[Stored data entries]
—————

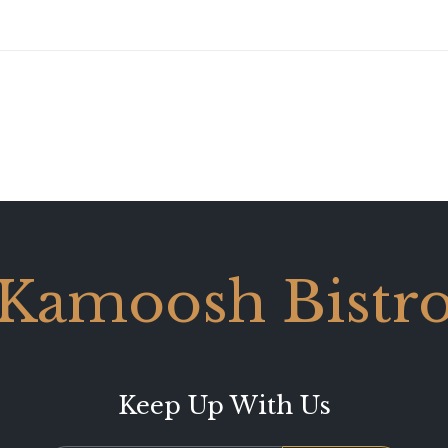
Kamoosh Bistr
Keep Up With Us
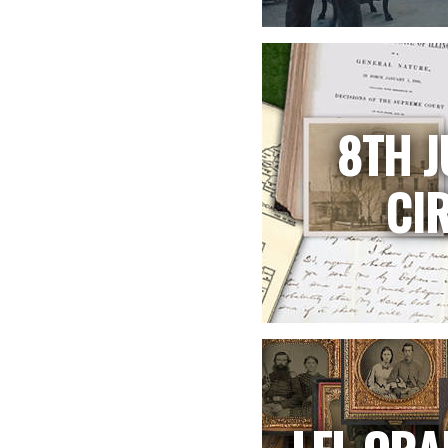
8TH J
CI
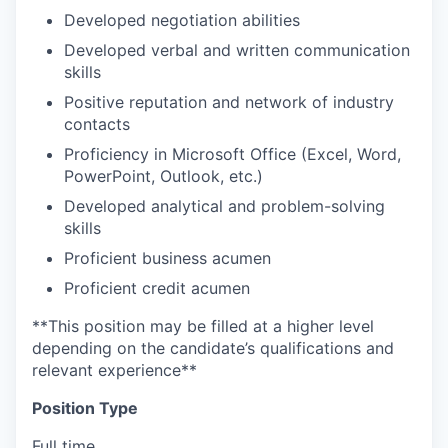
Developed negotiation abilities
Developed verbal and written communication
skills
Positive reputation and network of industry
contacts
Proficiency in Microsoft Office (Excel, Word,
PowerPoint, Outlook, etc.)
Developed analytical and problem-solving
skills
Proficient business acumen
Proficient credit acumen
**This position may be filled at a higher level
depending on the candidate’s qualifications and
relevant experience**
Position Type
Full time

—————

## Required action
The answer must be the lines above, word for word, from the first one through the line with "depending on the", pictures excluded.

## Answer area
Kamoosh Bistr
Keep Up With Us
8TH J
CI
Developed negotiation abilities
Developed verbal and written communication
skills
Positive reputation and network of industry
contacts
Proficiency in Microsoft Office (Excel, Word,
PowerPoint, Outlook, etc.)
Developed analytical and problem-solving
skills
Proficient business acumen
Proficient credit acumen
**This position may be filled at a higher level
depending on the candidate’s qualifications and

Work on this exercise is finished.